* [Stored items from a collection]
= Beginning of Section =

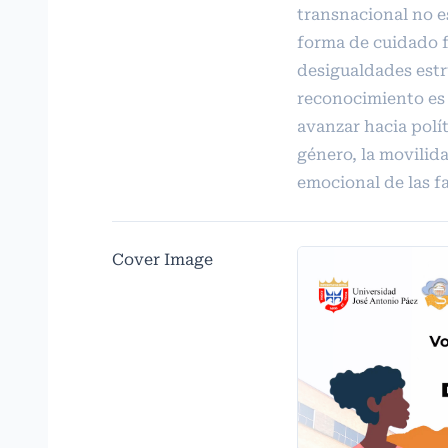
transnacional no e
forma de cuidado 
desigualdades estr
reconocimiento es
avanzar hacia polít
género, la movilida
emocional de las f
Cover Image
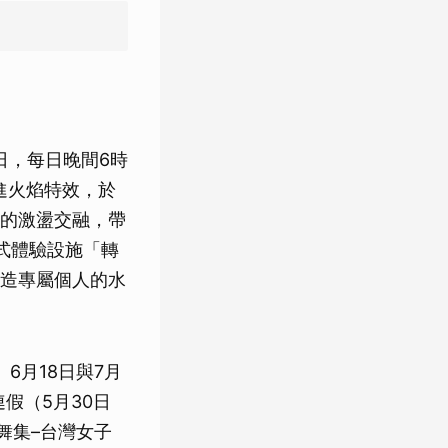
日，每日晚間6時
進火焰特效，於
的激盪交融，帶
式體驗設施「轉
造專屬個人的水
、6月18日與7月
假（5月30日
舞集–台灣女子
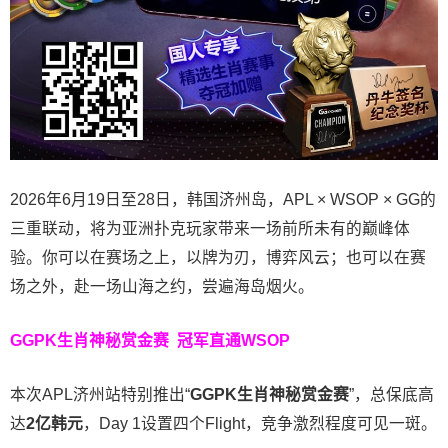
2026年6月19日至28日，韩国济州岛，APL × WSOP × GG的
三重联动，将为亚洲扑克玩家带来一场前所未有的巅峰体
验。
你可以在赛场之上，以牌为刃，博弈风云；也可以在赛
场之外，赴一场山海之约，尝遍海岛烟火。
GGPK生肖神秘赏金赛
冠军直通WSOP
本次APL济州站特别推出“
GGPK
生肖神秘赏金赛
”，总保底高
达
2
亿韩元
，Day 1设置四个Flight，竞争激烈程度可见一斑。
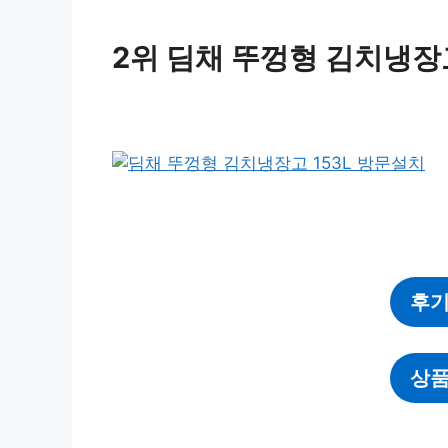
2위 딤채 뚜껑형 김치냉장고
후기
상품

= End of Section =

* [Problem]
Output exactly the lines from the one that has "forma de cuidado" through the end of the data. Do not include pictures.

* [Answer for the task]
forma de cuidado 
desigualdades estr
reconocimiento es
avanzar hacia polít
género, la movilida
emocional de las f
Cover Image
日，每日晚間6時
進火焰特效，於
的激盪交融，帶
式體驗設施「轉
造專屬個人的水
、6月18日與7月
假（5月30日
舞集–台灣女子
2026年6月19日至28日，韩国济州岛，APL × WSOP × GG的
三重联动，将为亚洲扑克玩家带来一场前所未有的巅峰体
验。
你可以在赛场之上，以牌为刃，博弈风云；也可以在赛
场之外，赴一场山海之约，尝遍海岛烟火。
GGPK生肖神秘赏金赛
冠军直通WSOP
本次APL济州站特别推出“
GGPK
生肖神秘赏金赛
”，总保底高
达
2
亿韩元
，Day 1设置四个Flight，竞争激烈程度可见一斑。
2위 딤채 뚜껑형 김치냉장고
후기
상품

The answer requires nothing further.